Pucher Gernot, Rostalski Till, Nensa Felix, Kleesiek Jens, Reinhardt Hans Christian, Sauer Christopher Martin
Department of Haematology & Stem Cell Transplantation, West German Cancer Center, University Hospital Essen, Essen, Germany; Laboratory for Clinical Research and Real-World Evidence, Institute for Artificial Intelligence in Medicine, University Hospital Essen, Essen, Germany.
Laboratory for Clinical Research and Real-World Evidence, Institute for Artificial Intelligence in Medicine, University Hospital Essen, Essen, Germany.
EBioMedicine. 2025 Jan;111:105526. doi: 10.1016/j.ebiom.2024.105526. Epub 2024 Dec 24.

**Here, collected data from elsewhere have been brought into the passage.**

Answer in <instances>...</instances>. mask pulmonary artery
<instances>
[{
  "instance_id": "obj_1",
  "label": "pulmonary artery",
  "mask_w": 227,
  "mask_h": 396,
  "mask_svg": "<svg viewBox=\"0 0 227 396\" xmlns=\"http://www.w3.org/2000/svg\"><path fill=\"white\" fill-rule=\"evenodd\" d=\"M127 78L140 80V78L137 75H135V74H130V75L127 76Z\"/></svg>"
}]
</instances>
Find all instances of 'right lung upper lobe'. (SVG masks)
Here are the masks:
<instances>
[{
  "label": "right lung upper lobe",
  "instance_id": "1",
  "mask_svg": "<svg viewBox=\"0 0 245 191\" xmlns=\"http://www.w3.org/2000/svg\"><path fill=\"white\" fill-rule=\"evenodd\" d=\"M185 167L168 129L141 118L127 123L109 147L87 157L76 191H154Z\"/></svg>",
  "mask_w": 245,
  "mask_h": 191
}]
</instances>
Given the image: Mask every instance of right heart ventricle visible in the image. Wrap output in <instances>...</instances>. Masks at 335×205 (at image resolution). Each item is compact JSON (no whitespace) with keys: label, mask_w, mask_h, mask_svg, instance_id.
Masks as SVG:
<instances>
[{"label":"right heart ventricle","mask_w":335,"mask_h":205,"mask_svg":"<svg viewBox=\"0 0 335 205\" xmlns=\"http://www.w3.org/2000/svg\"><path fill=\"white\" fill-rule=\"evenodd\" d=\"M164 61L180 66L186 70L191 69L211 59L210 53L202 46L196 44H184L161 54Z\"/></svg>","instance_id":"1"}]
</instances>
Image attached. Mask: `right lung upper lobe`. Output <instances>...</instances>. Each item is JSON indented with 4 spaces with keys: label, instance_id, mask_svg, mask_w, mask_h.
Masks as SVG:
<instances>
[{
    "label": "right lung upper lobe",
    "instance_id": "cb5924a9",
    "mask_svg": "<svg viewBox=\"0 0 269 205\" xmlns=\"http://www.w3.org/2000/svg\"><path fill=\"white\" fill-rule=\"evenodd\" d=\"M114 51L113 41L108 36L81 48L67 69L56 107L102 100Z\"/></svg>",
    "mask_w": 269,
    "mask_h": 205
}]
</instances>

Artificial intelligence (AI) and machine learning (ML) algorithms have shown great promise in clinical medicine. Despite the increasing number of published algorithms, most remain unvalidated in real-world clinical settings. This study aims to simulate the practical implementation challenges of a recently developed ML algorithm, AI-PAL, designed for the diagnosis of acute leukaemia and report on its performance.

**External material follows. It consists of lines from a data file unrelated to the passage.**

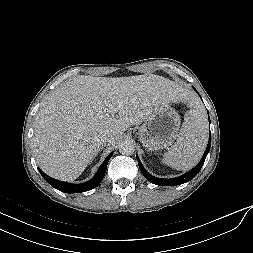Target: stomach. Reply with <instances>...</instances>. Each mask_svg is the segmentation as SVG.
Segmentation results:
<instances>
[{"mask_svg":"<svg viewBox=\"0 0 253 253\" xmlns=\"http://www.w3.org/2000/svg\"><path fill=\"white\" fill-rule=\"evenodd\" d=\"M180 117L169 105L155 110L140 126L138 137L148 151L166 149L178 136Z\"/></svg>","mask_w":253,"mask_h":253,"instance_id":"stomach-1","label":"stomach"}]
</instances>
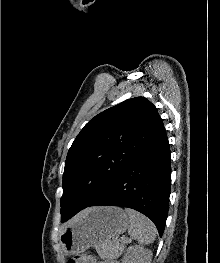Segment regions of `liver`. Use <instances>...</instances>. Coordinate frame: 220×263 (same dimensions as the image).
<instances>
[{"mask_svg":"<svg viewBox=\"0 0 220 263\" xmlns=\"http://www.w3.org/2000/svg\"><path fill=\"white\" fill-rule=\"evenodd\" d=\"M82 213H83V212H82ZM82 213H81V214H82ZM81 214H79L78 216H76V217L74 218V220L77 219ZM74 220H72L70 223H72Z\"/></svg>","mask_w":220,"mask_h":263,"instance_id":"1","label":"liver"}]
</instances>
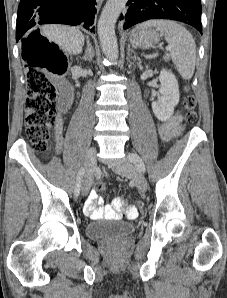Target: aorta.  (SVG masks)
Masks as SVG:
<instances>
[{
  "label": "aorta",
  "mask_w": 227,
  "mask_h": 298,
  "mask_svg": "<svg viewBox=\"0 0 227 298\" xmlns=\"http://www.w3.org/2000/svg\"><path fill=\"white\" fill-rule=\"evenodd\" d=\"M126 3L127 0H107L98 21L100 45L103 53L111 60L118 59L115 24Z\"/></svg>",
  "instance_id": "obj_1"
}]
</instances>
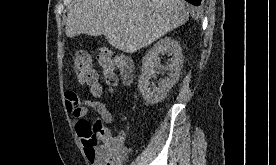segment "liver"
<instances>
[{"label":"liver","mask_w":276,"mask_h":165,"mask_svg":"<svg viewBox=\"0 0 276 165\" xmlns=\"http://www.w3.org/2000/svg\"><path fill=\"white\" fill-rule=\"evenodd\" d=\"M188 19L181 0H82L68 12L65 32L103 34L112 47L135 53Z\"/></svg>","instance_id":"liver-1"}]
</instances>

We conducted a detailed simulation of the AI-PAL algorithm's implementation at the University Hospital Essen. Cohort building was performed using our Fast Healthcare Interoperability Resources (FHIR) database, identifying all initially diagnosed patients with acute leukaemia and selected differential diagnoses. The algorithm's performance was assessed by reproducing the original study's results.
The AI-PAL algorithm demonstrated significantly lower performance in our simulated clinical implementation compared to prior published results. The area under the receiver operating characteristic curve for acute lymphoblastic leukaemia dropped to 0.67 (95% CI: 0.61-0.73) and for acute myeloid leukaemia to 0.71 (95% CI: 0.65-0.76). The recalibration of probability cutoffs determining confident diagnoses increased the number of confident positive diagnosis for acute leukaemia from 98 to 160, highlighting the necessity of local validation and adjustments.
The findings underscore the challenges of implementing ML algorithms in clinical practice. Despite robust development and validation in research settings, ML models like AI-PAL may require significant adjustments and recalibration to maintain performance in different clinical settings. Our results suggest that clinical decision support algorithms should undergo local performance validation before integration into routine care to ensure reliability and safety.
This study was supported by the DFG-cofounded UMEA Clinician Scientist Program and the Ministry of Culture and Science of the State of North Rhine-Westphalia.
人工智能(AI)和机器学习(ML)算法在临床医学中显示出巨大潜力。尽管已发表的算法数量不断增加,但大多数在实际临床环境中仍未得到验证。本研究旨在模拟一种最近开发的用于诊断急性白血病的ML算法AI-PAL在实际应用中的挑战,并报告其性能。
我们在埃森大学医院对AI-PAL算法的实施进行了详细模拟。使用我们的快速医疗保健互操作性资源(FHIR)数据库构建队列,识别所有最初诊断为急性白血病的患者以及选定的鉴别诊断。通过重现原始研究的结果来评估该算法的性能。
与先前发表的结果相比,AI-PAL算法在我们模拟的临床应用中表现出明显较低的性能。急性淋巴细胞白血病的受试者操作特征曲线下面积降至0.67(95%置信区间:0.61-0.73),急性髓细胞白血病降至0.71(95%置信区间:0.65-0.76)。重新校准确定确诊诊断的概率阈值后,急性白血病的确诊阳性诊断数量从98增加到160,突出了进行本地验证和调整的必要性。
研究结果强调了在临床实践中实施ML算法的挑战。尽管在研究环境中进行了稳健的开发和验证,但像AI-PAL这样的ML模型在不同临床环境中可能需要进行重大调整和重新校准以维持性能。我们的结果表明,临床决策支持算法在整合到常规护理之前应进行本地性能验证,以确保可靠性和安全性。
本研究得到了德国研究基金会共同资助的UME临床科学家计划以及北莱茵-威斯特法伦州文化和科学部的支持。